Fraud accomplished by ancient methods, larceny of the simple and obvious type by the common criminal, we meet readily enough, but on crime of a more intellectual kind, particularly crime in the business methods and expedients of highly successful financiers and business men, we hesitate to put the mark of public disapproval. We have not yet realized the peculiarly corrupting influence of these offenses. In medicine we long ago learned that among bodily ailments smallpox and diphtheria were highly dangerous to the community, and with these diseases our health boards deal with commendable promptness, because they are recognized not only as serious diseases, but as highly contagious ones. Should not the criminal courts perform the functions of health boards in preserving the community from moral epidemics? In dealing with crime should not they deal with greater vigor with the more contagious form? Which, for example, is really the greater enemy of American society, the Mulberry Bend Italian who in a fit of jealous frenzy murders his wife, or the promoter of a heavily watered corporation who, by a fraudulent pros

pectus, induces the foolish innocent to lose thousands upon thousands of honestly earned dollars? At the crime of the Italian the moral sense of the community is shocked. Even his poor neighbors in his own tenement regard his offense with horror. The sphere of influence of such a murder is comparatively small, and the whole machinery of the law is immediately turned upon the criminal. If he flies, the police of the whole country aid in the search for him.

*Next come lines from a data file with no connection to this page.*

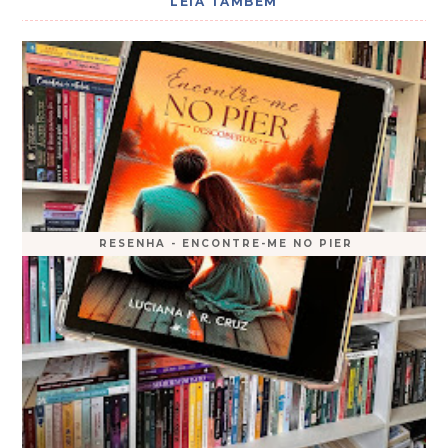
LEIA TAMBÉM
RESENHA - ENCONTRE-ME NO PIER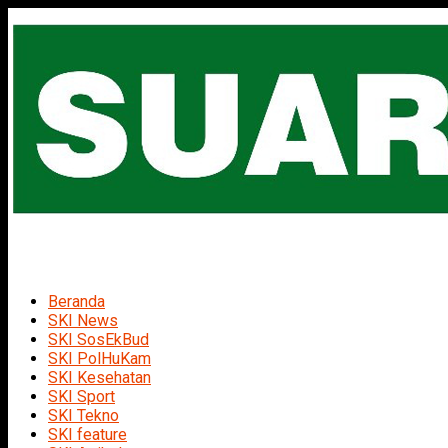
Beranda
SKI News
SKI SosEkBud
SKI PolHuKam
SKI Kesehatan
SKI Sport
SKI Tekno
SKI feature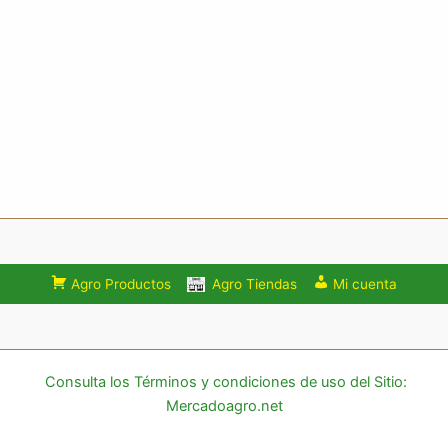
Agro Productos
Agro Tiendas
Mi cuenta
Consulta los Términos y condiciones de uso del Sitio:
Mercadoagro.net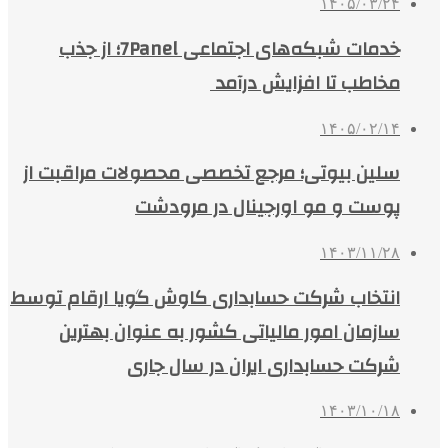
۱۴۰۵/۰۳/۲۴
خدمات شبکه‌های اجتماعی 7Panel؛ از جذب
مخاطب تا افزایش درآمد
۱۴۰۵/۰۲/۱۴
سلین بیوتی؛ مرجع تخصصی محصولات مراقبت از
پوست و مو اورجینال در مرودشت
۱۴۰۳/۱۱/۲۸
انتخاب شرکت حسابداری کاوش گویا ارقام توسط
سازمان امور مالیاتی کشور به عنوان بهترین
شرکت حسابداری ایران در سال جاری
۱۴۰۳/۱۰/۱۸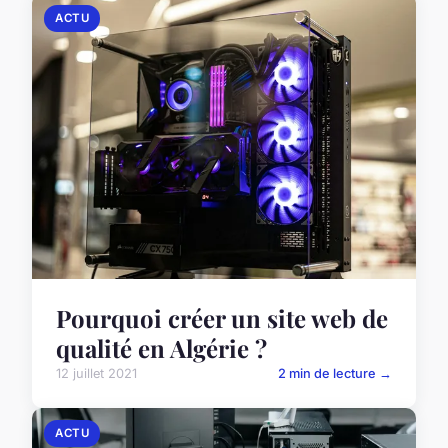
ACTU
Pourquoi créer un site web de
qualité en Algérie ?
12 juillet 2021
2 min de lecture →
ACTU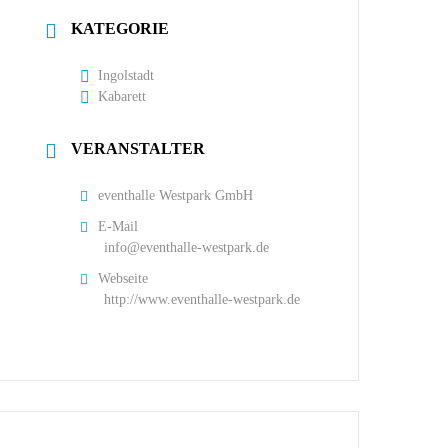
KATEGORIE
Ingolstadt
Kabarett
VERANSTALTER
eventhalle Westpark GmbH
E-Mail
info@eventhalle-westpark.de
Webseite
http://www.eventhalle-westpark.de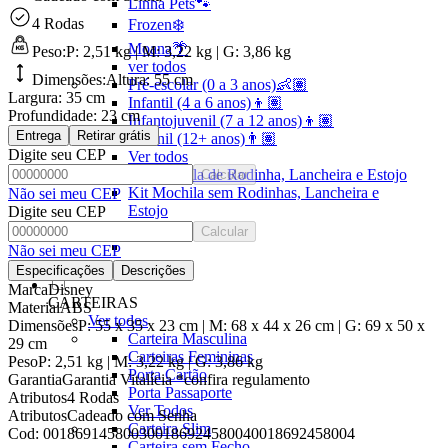
Linha Pets🐾
4 Rodas
Frozen❄️
Moana🌴
Peso:
P: 2,51 kg | M: 3,22 kg | G: 3,86 kg
ver todos
Dimensões:
Altura:
55 cm
Pré-escolar (0 a 3 anos)👶🏽
Largura:
35 cm
Infantil (4 a 6 anos)👦🏽
Profundidade:
23 cm
Infantojuvenil (7 a 12 anos)👦🏽
Entrega
Retirar grátis
Juvenil (12+ anos)👨🏽
Digite seu CEP
Ver todos
Kit Mochila de Rodinha, Lancheira e Estojo
Calcular
Kit Mochila sem Rodinhas, Lancheira e
Não sei meu CEP
Estojo
Digite seu CEP
Ver todos
Calcular
Não sei meu CEP
Especificações
Descrições
Marca
Disney
CARTEIRAS
Material
ABS
Ver todos
Dimensões
P: 55 x 35 x 23 cm | M: 68 x 44 x 26 cm | G: 69 x 50 x
Carteira Masculina
29 cm
Carteiras Femininas
Peso
P: 2,51 kg | M: 3,22 kg | G: 3,86 kg
Porta Cartão
Garantia
Garantia Vitalícia *confira regulamento
Porta Passaporte
Atributos
4 Rodas
Ver Todos
Atributos
Cadeado com Senha
Carteira Slim
Cod:
001869145800300186924580040018692458004
Carteira sem Fecho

He is quickly captured, quickly tried, and lifelong imprisonment is the penalty. To the promoter whose successful operations enable him to live a life of ostentatious luxury, and with whom reputable men are apparently not unwilling to associate, the criminal law ordinarily has nothing to say. As to the young men who see him living in elegance, with the profusion of worldly goods his methods have gained for him, who enjoy the hospitality of his automobile or his yacht, is it surprising that they should learn to think that there is a better way of getting money than by earning it, or that they also should become earnest students of that all too prevalent form of business success whose triumph consists in making plenty of money and keeping out of jail?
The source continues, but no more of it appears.